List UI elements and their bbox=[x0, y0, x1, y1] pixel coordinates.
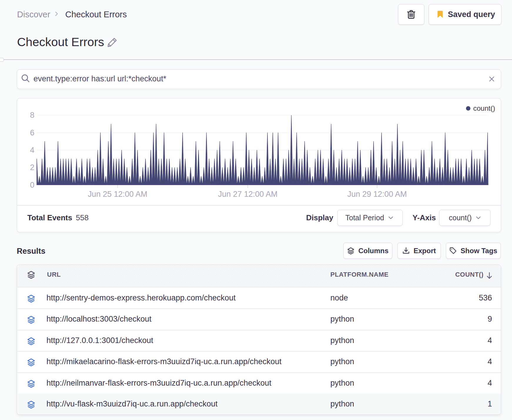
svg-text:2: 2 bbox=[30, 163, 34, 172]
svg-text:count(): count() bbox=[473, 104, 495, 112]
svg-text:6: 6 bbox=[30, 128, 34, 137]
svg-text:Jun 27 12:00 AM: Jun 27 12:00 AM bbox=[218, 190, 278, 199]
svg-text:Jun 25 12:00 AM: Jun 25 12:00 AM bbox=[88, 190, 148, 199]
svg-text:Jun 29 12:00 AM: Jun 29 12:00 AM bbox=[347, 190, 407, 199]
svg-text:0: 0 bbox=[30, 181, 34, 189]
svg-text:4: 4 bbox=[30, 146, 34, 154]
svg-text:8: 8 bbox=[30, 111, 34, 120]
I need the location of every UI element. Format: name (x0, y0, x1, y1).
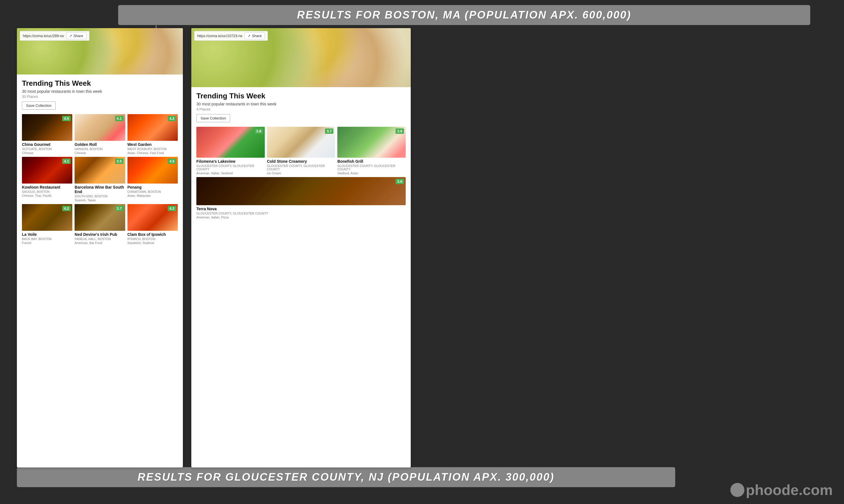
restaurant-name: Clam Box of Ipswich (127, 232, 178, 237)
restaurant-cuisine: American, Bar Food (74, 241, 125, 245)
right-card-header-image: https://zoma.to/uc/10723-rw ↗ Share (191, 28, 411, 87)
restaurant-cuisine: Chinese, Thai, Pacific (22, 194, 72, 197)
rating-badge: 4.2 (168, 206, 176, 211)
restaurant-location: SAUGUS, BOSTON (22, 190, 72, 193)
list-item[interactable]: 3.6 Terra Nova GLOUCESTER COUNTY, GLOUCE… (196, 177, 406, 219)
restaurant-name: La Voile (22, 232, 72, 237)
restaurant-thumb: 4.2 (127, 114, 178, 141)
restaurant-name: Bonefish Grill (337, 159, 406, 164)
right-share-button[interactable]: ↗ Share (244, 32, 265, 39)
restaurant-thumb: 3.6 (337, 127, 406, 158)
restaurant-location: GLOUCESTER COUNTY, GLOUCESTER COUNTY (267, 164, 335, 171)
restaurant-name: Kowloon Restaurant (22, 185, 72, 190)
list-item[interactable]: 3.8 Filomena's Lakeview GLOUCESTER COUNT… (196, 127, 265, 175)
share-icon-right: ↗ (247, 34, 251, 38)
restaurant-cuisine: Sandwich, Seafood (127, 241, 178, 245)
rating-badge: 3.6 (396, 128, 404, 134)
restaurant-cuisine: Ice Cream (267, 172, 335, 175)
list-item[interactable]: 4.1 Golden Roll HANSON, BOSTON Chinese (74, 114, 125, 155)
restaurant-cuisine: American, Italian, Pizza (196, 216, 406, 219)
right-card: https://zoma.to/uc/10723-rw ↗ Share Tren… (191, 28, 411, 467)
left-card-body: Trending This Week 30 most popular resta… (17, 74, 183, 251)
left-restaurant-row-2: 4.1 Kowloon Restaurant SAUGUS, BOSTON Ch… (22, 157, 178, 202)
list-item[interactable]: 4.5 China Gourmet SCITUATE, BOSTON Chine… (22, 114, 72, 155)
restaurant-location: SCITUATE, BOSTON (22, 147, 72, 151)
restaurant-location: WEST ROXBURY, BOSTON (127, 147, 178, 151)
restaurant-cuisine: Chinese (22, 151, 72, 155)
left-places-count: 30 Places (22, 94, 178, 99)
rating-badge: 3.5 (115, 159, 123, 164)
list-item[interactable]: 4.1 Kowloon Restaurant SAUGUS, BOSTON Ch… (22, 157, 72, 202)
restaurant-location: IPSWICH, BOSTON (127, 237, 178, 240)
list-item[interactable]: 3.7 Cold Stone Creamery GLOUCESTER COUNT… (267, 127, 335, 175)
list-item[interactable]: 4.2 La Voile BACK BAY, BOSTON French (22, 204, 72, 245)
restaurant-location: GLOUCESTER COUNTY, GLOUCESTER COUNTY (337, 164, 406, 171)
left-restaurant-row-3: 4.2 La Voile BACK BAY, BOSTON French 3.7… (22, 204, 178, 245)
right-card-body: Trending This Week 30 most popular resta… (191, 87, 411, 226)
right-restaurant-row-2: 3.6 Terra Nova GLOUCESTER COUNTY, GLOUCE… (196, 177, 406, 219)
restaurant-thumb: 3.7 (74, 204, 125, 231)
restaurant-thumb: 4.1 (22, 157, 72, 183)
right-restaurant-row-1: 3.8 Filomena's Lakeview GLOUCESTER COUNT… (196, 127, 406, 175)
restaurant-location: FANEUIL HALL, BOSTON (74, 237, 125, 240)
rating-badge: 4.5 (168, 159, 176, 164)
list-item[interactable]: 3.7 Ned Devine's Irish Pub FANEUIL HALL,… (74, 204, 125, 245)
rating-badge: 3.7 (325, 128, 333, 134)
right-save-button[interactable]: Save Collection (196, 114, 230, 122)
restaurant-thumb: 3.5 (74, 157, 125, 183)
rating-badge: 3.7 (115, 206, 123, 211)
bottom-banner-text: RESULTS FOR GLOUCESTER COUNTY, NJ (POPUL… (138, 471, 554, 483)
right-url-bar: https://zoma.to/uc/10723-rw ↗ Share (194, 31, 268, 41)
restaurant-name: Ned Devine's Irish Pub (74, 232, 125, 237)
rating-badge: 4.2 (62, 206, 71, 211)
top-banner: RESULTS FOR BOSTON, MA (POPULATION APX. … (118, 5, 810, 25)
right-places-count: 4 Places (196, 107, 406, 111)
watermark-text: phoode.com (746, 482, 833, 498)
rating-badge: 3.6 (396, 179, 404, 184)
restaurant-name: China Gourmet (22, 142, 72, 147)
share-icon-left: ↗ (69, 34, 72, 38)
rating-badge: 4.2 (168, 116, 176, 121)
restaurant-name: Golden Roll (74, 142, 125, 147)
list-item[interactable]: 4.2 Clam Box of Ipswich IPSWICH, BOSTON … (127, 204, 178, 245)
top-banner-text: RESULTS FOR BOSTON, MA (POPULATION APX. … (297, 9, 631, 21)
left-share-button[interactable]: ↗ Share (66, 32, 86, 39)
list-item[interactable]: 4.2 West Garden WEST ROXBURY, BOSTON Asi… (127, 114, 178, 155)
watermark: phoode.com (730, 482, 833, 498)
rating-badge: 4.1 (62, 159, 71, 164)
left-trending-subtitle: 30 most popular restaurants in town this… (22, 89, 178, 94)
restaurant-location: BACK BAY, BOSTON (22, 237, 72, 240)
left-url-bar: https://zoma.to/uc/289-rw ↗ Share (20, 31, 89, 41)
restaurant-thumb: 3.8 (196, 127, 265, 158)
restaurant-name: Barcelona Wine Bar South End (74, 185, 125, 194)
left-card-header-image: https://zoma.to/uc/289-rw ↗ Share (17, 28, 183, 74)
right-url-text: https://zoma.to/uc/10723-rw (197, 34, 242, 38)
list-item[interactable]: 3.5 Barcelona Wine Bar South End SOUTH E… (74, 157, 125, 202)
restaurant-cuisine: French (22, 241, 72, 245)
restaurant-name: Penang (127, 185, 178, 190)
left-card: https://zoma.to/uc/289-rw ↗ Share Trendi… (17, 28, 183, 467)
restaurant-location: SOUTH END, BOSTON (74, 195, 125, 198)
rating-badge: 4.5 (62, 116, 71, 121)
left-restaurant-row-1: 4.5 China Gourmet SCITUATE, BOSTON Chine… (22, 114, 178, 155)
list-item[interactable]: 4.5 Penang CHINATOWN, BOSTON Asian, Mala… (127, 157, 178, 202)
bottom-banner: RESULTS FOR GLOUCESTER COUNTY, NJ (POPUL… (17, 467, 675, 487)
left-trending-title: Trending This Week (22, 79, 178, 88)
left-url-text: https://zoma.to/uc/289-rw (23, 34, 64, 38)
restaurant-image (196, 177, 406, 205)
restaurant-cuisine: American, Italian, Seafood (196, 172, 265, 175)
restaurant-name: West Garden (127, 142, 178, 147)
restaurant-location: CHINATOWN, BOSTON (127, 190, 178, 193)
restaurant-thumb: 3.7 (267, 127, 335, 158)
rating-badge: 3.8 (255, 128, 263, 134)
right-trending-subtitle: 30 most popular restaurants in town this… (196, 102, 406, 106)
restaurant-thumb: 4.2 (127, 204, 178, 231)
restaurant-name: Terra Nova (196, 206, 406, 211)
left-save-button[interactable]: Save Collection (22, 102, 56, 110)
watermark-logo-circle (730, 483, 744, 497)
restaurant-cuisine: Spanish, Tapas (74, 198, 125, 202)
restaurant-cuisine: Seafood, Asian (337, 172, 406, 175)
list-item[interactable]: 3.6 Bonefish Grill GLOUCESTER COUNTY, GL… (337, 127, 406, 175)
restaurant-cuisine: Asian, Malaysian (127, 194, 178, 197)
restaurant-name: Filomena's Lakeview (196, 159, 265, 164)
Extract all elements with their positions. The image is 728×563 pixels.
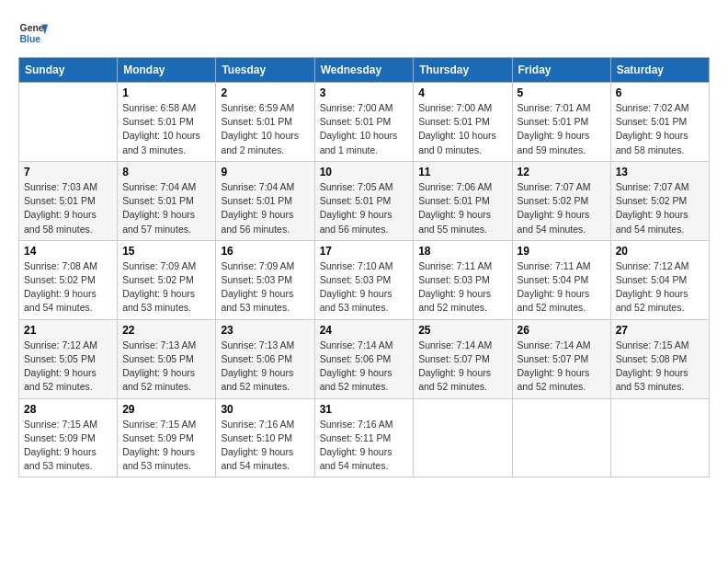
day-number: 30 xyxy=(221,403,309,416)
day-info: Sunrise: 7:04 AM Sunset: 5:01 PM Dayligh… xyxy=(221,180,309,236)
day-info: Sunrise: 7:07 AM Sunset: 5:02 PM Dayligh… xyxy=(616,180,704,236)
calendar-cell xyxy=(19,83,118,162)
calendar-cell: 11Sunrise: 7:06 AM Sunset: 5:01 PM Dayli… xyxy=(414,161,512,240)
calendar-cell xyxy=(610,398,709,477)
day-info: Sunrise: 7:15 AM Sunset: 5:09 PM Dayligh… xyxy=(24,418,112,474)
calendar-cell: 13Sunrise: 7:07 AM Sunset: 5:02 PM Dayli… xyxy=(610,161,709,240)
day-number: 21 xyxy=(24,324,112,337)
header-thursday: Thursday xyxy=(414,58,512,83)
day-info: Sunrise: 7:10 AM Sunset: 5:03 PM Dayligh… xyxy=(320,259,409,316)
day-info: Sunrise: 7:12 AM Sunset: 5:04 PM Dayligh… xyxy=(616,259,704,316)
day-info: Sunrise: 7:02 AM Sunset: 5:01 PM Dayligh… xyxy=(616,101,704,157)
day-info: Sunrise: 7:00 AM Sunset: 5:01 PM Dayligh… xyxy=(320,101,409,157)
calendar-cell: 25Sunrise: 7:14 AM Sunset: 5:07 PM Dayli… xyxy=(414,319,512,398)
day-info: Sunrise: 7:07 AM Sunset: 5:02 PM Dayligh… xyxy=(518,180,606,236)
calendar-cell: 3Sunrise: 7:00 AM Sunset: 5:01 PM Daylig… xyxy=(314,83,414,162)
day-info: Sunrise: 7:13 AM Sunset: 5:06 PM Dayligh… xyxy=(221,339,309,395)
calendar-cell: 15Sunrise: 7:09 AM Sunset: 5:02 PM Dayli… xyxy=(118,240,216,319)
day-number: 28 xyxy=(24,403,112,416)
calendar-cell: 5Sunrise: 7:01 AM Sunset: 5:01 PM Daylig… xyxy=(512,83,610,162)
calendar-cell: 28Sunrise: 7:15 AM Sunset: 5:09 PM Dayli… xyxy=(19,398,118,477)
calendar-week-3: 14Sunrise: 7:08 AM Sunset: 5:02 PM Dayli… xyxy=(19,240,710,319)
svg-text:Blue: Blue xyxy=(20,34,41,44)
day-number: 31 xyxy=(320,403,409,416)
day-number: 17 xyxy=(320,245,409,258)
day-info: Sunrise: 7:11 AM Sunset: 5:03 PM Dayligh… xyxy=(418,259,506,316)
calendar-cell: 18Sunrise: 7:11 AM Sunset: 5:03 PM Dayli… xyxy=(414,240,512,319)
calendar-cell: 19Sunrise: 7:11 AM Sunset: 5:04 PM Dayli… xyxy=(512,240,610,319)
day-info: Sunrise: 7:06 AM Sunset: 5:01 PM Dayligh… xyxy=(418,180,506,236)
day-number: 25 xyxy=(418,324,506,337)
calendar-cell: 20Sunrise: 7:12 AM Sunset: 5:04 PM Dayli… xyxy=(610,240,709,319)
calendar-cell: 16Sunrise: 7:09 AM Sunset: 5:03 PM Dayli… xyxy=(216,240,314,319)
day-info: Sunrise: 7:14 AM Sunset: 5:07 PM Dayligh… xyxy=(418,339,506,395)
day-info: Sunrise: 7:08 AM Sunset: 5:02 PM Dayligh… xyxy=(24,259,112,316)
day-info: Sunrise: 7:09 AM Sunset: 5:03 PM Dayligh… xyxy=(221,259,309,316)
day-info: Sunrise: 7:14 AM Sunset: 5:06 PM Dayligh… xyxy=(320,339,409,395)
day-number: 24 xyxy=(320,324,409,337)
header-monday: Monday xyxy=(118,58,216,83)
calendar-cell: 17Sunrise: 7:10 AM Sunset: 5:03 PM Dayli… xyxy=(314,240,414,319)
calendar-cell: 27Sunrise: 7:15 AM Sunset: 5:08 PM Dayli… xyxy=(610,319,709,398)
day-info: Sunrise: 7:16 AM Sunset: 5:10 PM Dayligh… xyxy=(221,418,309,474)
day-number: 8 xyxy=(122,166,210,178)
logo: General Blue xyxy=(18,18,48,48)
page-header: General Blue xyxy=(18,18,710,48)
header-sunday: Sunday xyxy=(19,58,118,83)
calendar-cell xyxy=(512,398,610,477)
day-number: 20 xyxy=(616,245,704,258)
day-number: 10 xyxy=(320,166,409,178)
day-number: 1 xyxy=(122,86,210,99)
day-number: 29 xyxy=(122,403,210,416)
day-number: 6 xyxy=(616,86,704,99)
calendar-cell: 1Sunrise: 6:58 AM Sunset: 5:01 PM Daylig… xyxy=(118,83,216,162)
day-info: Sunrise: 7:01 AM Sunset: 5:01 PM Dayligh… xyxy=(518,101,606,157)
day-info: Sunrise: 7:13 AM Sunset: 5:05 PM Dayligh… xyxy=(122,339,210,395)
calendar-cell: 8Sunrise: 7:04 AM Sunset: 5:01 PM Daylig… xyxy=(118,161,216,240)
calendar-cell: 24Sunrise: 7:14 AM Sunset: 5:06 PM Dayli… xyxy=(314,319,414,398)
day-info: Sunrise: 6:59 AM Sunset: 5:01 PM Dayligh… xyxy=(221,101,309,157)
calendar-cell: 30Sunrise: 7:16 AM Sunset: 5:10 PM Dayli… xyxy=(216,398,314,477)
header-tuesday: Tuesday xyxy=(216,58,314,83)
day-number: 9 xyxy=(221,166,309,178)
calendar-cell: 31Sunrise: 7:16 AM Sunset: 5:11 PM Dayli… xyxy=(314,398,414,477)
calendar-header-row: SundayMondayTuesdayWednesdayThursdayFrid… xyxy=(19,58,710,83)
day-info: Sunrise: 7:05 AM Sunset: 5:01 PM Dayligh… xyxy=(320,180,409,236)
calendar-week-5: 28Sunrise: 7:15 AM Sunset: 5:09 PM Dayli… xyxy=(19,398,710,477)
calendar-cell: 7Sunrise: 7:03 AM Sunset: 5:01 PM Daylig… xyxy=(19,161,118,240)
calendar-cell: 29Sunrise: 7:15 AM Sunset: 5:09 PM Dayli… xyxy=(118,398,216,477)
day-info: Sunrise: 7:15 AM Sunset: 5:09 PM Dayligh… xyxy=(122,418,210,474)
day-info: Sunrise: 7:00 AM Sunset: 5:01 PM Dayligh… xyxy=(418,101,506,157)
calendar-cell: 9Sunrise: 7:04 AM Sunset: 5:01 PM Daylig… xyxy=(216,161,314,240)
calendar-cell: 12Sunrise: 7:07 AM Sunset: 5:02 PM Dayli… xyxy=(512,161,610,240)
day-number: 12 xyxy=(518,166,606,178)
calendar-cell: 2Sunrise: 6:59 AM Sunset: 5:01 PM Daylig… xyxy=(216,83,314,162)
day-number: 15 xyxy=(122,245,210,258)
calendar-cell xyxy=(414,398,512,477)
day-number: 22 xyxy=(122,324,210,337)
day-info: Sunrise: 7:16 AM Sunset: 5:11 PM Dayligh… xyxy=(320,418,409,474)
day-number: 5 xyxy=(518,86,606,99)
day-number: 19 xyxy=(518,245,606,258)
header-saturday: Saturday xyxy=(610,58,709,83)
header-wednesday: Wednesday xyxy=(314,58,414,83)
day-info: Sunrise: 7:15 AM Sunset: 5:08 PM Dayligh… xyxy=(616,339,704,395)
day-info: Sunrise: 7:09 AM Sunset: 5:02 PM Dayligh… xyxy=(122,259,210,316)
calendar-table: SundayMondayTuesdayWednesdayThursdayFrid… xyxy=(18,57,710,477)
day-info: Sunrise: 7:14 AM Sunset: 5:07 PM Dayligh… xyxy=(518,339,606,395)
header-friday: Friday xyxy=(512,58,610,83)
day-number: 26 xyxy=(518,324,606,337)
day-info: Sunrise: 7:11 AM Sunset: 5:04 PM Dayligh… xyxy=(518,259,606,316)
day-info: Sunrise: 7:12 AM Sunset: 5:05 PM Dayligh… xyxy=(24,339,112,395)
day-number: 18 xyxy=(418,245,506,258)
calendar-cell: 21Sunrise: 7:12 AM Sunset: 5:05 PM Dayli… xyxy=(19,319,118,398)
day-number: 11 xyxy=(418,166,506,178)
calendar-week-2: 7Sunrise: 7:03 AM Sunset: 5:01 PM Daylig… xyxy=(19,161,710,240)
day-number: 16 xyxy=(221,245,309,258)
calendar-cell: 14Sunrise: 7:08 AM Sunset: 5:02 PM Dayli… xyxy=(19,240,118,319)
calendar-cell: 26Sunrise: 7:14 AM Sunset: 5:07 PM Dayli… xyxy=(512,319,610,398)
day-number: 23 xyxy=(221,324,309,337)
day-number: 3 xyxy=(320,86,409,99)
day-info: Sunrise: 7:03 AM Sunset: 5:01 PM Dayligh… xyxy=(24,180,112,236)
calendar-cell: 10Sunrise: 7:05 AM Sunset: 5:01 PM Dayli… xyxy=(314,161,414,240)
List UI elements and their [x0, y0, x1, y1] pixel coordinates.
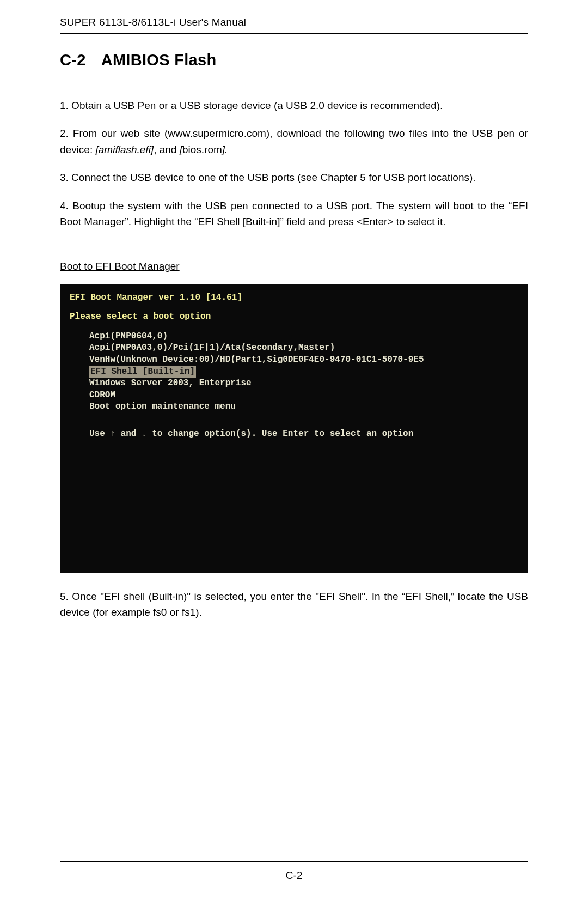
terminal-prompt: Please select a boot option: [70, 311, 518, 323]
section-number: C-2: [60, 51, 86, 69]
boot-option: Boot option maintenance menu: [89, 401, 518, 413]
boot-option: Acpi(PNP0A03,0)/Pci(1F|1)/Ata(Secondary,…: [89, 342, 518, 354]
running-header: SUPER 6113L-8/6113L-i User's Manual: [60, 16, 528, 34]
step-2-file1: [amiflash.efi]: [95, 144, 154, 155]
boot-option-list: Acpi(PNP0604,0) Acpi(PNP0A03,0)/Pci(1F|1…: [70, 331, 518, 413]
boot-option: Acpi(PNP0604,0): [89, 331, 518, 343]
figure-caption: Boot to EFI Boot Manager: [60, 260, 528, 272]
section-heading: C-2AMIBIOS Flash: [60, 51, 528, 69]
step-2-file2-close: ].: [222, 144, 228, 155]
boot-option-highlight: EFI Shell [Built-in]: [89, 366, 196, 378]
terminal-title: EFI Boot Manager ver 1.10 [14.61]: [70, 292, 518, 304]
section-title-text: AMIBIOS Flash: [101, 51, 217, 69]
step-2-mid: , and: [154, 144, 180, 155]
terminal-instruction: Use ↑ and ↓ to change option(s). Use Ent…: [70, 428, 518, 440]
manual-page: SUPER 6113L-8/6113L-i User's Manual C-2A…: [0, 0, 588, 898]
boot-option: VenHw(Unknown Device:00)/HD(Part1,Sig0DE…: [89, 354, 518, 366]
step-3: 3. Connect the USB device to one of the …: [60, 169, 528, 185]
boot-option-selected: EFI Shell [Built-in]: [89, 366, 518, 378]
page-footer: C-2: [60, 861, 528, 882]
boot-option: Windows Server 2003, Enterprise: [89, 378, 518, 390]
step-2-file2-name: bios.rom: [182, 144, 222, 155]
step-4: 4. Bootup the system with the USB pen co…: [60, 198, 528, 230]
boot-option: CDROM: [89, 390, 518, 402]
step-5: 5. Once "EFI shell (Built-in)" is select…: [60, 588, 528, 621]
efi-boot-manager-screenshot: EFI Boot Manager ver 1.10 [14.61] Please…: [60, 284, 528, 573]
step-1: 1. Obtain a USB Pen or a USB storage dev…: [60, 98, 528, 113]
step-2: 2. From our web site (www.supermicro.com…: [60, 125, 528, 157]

------------------------------------

▸ **Exercise**
Go through the data and show every line where "most" occurs.

▸ **Solution**
left-card-body: Trending This Week 30 most popular resta… (17, 74, 183, 251)
right-card-body: Trending This Week 30 most popular resta… (191, 87, 411, 226)
left-trending-subtitle: 30 most popular restaurants in town this… (22, 89, 178, 94)
right-trending-subtitle: 30 most popular restaurants in town this… (196, 102, 406, 106)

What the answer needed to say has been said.